Data shows the combo can improve survival compared to Pfizer’s Sutent

BMSThe combination of Opdivo and Yervoy lies at the heart of much of Bristol-Myers Squibb’s ambition in immuno-oncology, and an FDA approval for the pairing in kidney cancer is a boost for the company.

The US regulator has given the green light to PD-1 inhibitor Opdivo (nivolumab) and CTLA4 inhibitor Yervoy (ipilimumab) as an initial treatment for advanced renal cell carcinoma (RCC) patients on the back of data showing it can improve survival compared to standard front-line drug Sutent (sunitinib) from Pfizer, regardless of PD-L1 expression levels.
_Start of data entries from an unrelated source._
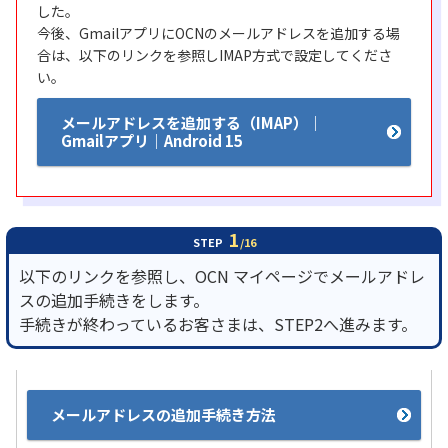
した。
今後、GmailアプリにOCNのメールアドレスを追加する場
履歴・お気に入り
合は、以下のリンクを参照しIMAP方式で設定してくださ
い。
お知らせ
サポートサイトの使い方
メールアドレスを追加する（IMAP）｜
Gmailアプリ｜Android 15
NTTドコモビジネスのお客さ
工事・故障情報通知
まはこちら
サービス
OCN サービス一覧
1
STEP
/16
以下のリンクを参照し、OCN マイページでメールアドレ
スの追加手続きをします。
手続きが終わっているお客さまは、STEP2へ進みます。
メールアドレスの追加手続き方法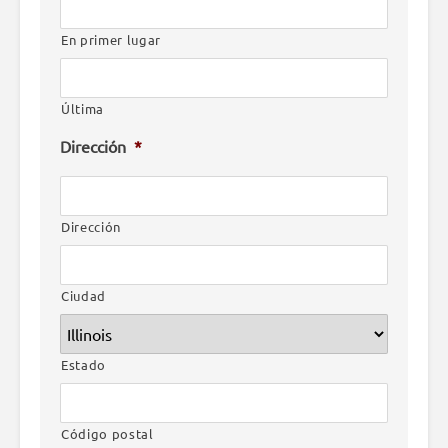
En primer lugar
Última
Dirección
*
Dirección
Ciudad
Estado
Código postal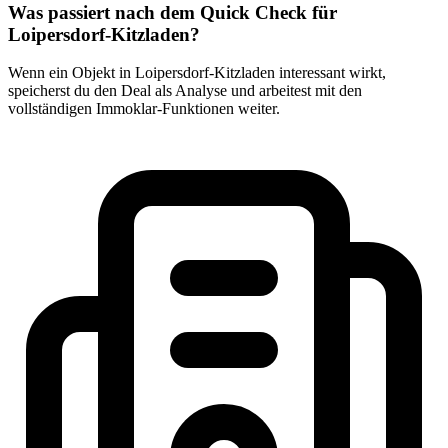
Was passiert nach dem Quick Check für
Loipersdorf-Kitzladen?
Wenn ein Objekt in Loipersdorf-Kitzladen interessant wirkt,
speicherst du den Deal als Analyse und arbeitest mit den
vollständigen Immoklar-Funktionen weiter.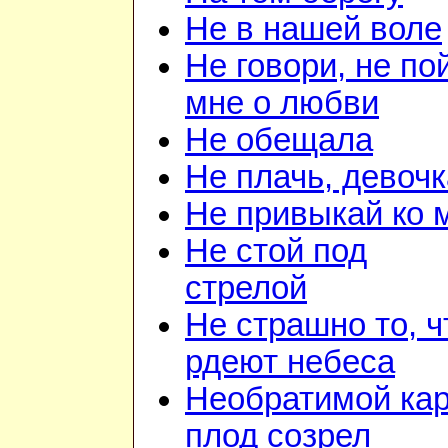
Не в нашей воле
Не говори, не по
мне о любви
Не обещала
Не плачь, девочк
Не привыкай ко 
Не стой под
стрелой
Не страшно то, ч
рдеют небеса
Необратимой ка
плод созрел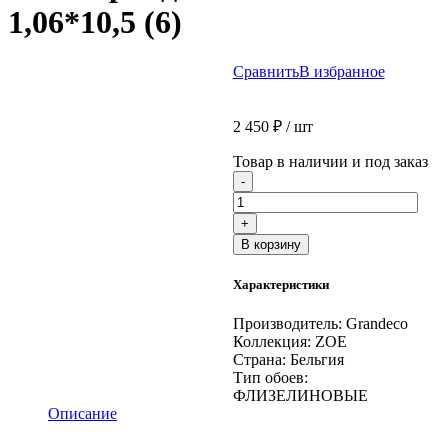
1,06*10,5 (6)
Сравнить
В избранное
2 450
₽
/ шт
Товар в наличии и под заказ
Количество
-
товара
Обои
+
Грандеко
В корзину
124102R
1,06*10,5
Характеристики
(6)
Производитель:
Grandeco
Коллекция:
ZOE
Страна:
Бельгия
Тип обоев:
ФЛИЗЕЛИНОВЫЕ
Описание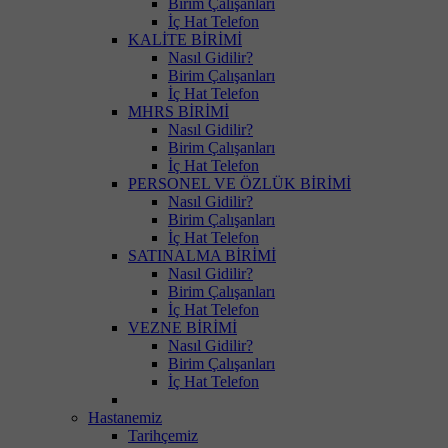
Birim Çalışanları
İç Hat Telefon
KALİTE BİRİMİ
Nasıl Gidilir?
Birim Çalışanları
İç Hat Telefon
MHRS BİRİMİ
Nasıl Gidilir?
Birim Çalışanları
İç Hat Telefon
PERSONEL VE ÖZLÜK BİRİMİ
Nasıl Gidilir?
Birim Çalışanları
İç Hat Telefon
SATINALMA BİRİMİ
Nasıl Gidilir?
Birim Çalışanları
İç Hat Telefon
VEZNE BİRİMİ
Nasıl Gidilir?
Birim Çalışanları
İç Hat Telefon
Hastanemiz
Tarihçemiz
The approval covers patients with intermediate- and poor-risk RCC, which covers around 75-80% of those diagnosed with the advanced form of the disease, according to BMS. RCC is the most common type of kidney cancer in adults, accounting for around 90% of cases and resulting in approximately 140,000 deaths worldwide each year.

BMS notes that Opdivo and Yervoy was given a priority review by the FDA last December. Approval wasn’t assured however, particularly as the initial read-out from the CheckMate-214 trial underpinning the filing was mixed. Its combo was able to improve the overall response rate (ORR) to 42% compared to 27% with Sutent, but while there was an improvement in progression-free survival (PFS) it didn’t reach statistical significance. However, updated data on the tougher endpoint of overall survival (OS) has revealed a significant benefit for the combination, which reduced the risk of death by 37% compared to Pfizer’s drug.

Opdivo and Yervoy have already shown their worth in melanoma, with BMS claiming approval for the combination in that form of skin cancer in 2015, and is also being tested in several other tumour types including non-small cell lung cancer.

Positive data from a first-line NSCLC trial were reported at the American Association of Cancer Research (AACR) meeting this week, but were somewhat eclipsed by data from rival Merck & Co on Keytruda (pembrolizumab) plus chemotherapy in this setting.

“Our goal is to provide cancer patients with medicines that have the potential to extend their lives,” said Johanna Mercier, BMS’ head of US commercial. “As the first treatment option to increase overall survival for subgroups of patients with advanced RCC compared to sunitinib, the Opdivo plus low-dose Yervoy combination helps deliver on that promise.”

With the approval in hand, BMS can now work on trying to establish Opdivo and Yervoy as a new standard of care for this group of advanced RCC patients, although it has competition looming. Roche has also reported Sutent-topping results with it’s combination of PD-L1 inhibitor Tecentriq (atezolizumab) and well-established cancer drug Avastin (bevacizumab).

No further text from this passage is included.